Continuing rises in the price of petrol could drive some motorists off the roads for good, according to a survey.
As many as 38% of drivers said they would give up motoring entirely within a year if prices at the pumps rise at the same rate as they have for the past 12 months.
An increase of between 14p and 15p a litre would lead to 85% of drivers changing their lifestyles, the survey by car valuation company Glass.co.uk found.
Just 2% of the 2,000 motorists polled felt the current price of fuel was reasonable, with 75% saying it was "out of control" or worse.
A rise of 14p to 15p a litre would mean 10% spending less on food at supermarkets, 11% socialising less and 7% cutting back on spending on clothes.
The poll also revealed that 37% were spending more on fuel than on utility bills, with 70% spending more on petrol than on holidays.

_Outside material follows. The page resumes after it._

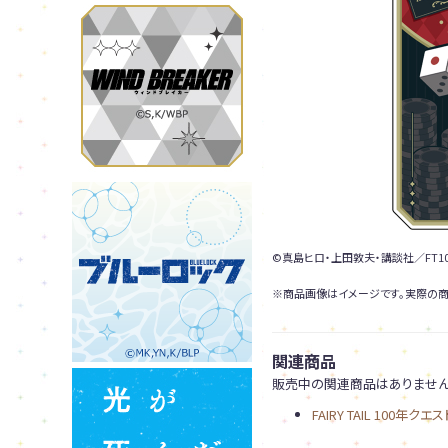
©真島ヒロ・上田敦夫・講談社／FT10
※商品画像はイメージです。実際の商
関連商品
販売中の関連商品はありません
FAIRY TAIL 100年クエス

The average amount now being spent on fuel was £102 a month.
Glass's managing editor Adrian Rushmore said: "This research demonstrates that Brits are reaching breaking point when it comes to petrol and diesel prices. Even a small rise will have a significant impact on the majority of motorists.
"We have seen in recent years that demand for high-powered, petrol engine cars is falling due to this. People simply can't afford the current fuel prices and are gravitating towards diesels and more fuel efficient models."